Batailles pour le Goncourt 1903-2018

Tirages, rééditions, éditions postérieures, documents originaux, contexte de l’attribution du prix, rien ne manque à ce fastueux album illustré, frappé qu’on est par tant de célébrités grandes et honorables aujourd’hui englouties. Les lecteurs qui se sont délectés de Léon Frapié, Jérôme et Jean Tharaud, Charles Plasnier, André Billy, Henri Fauconnier, Philippe Hériat, Paul Colin, Jacques Borel et consorts, auront-ils le courage de replonger dans leurs œuvres ? De certains écrivains ne subsistent que des reliures de grand luxe destinées aux maniaques bibliophiles qui ne lisent pas. Une bonne partie des œuvres couronnées ne sont plus que feuilles mortes qu’on ramasse à la pelle. Sur les rangs, les éditeurs qui attendent leur becquée. Les lauréats sur qui pleuvent les hommages en restent tout ébahis. Comme au théâtre. Après la représentation, on éteint. Mais avant de déclarer à la foule le nom de l’heureux élu, que de commentaires peu amènes, de remarques acerbes, d’intrigues, d’humeurs, d’affrontements à fleuret moucheté, d’explications inamicales, de consécrations inattendues, de méchancetés scrupuleusement rapportées.
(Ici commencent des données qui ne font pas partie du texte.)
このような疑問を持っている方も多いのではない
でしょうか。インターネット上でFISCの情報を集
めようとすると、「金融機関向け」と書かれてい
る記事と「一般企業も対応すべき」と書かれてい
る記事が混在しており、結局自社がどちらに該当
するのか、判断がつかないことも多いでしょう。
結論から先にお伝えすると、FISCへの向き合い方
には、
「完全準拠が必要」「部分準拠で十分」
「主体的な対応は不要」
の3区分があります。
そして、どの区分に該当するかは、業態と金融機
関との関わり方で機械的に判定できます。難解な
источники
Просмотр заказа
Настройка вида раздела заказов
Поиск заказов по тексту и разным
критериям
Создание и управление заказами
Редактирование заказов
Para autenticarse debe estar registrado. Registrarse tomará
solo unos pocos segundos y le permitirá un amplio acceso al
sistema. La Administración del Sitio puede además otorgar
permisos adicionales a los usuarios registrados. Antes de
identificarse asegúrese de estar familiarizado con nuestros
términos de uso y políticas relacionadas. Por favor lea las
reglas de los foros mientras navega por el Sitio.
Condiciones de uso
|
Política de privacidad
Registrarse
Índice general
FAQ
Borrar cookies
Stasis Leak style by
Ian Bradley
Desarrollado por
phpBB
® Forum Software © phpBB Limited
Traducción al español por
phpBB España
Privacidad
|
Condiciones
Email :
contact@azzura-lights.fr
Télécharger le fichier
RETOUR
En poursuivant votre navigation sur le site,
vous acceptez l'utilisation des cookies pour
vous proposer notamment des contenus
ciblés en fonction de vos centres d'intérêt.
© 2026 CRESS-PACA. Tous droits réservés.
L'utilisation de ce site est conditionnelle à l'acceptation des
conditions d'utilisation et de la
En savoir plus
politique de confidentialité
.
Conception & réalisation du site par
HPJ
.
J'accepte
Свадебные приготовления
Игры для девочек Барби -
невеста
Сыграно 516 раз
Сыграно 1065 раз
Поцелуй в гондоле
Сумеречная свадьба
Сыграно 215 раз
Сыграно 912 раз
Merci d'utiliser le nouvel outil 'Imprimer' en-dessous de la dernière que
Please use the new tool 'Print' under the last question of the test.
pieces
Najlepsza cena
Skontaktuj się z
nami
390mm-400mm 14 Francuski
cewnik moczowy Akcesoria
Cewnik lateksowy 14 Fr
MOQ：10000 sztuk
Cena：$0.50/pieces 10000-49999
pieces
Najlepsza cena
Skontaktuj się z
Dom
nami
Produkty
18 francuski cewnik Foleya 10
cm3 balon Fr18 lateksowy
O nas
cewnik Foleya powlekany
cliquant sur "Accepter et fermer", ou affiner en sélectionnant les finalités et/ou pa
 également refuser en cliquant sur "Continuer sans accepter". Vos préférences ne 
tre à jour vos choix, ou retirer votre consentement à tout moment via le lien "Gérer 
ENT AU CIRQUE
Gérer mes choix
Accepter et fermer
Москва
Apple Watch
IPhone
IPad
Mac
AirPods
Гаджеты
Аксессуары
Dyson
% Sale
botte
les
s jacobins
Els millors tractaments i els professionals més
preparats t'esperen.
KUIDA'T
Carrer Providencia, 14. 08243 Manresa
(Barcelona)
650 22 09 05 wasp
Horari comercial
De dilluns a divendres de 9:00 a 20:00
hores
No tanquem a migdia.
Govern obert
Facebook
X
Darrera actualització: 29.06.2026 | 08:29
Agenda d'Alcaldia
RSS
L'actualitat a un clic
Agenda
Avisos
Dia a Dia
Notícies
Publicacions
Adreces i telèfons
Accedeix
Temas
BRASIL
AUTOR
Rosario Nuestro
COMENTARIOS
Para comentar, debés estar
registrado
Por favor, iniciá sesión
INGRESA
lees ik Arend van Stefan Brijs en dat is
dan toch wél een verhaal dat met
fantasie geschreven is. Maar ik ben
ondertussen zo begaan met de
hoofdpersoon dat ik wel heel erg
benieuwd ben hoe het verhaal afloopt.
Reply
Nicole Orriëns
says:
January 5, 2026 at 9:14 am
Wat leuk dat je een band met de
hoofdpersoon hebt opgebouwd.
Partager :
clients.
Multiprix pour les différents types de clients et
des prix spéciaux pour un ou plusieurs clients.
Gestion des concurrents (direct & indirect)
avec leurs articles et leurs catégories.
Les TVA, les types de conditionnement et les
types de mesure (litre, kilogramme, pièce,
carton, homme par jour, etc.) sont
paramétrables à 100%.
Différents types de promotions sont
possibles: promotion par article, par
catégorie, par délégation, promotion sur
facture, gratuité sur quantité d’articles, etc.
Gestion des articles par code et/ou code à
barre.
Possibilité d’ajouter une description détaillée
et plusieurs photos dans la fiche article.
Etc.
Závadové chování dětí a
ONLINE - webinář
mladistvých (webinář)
Ceux qui président au cénacle ressemblent à des chasseurs de lépidoptères. Le prix s’efface lentement ; semblablement à l’écoulement du temps. « La consécration littéraire peut être une longue patience ». Parfois un miracle, une injustice réparée. On retire un écrivain de son caveau. Le lecteur écarquille les yeux. Il vient de mettre la main sur un trésor.

 

Alfred Eibel

Librairies Fosse et Walden, 258 p. 10€.

12, rue Puvis de Chavannes – 75017 – Paris.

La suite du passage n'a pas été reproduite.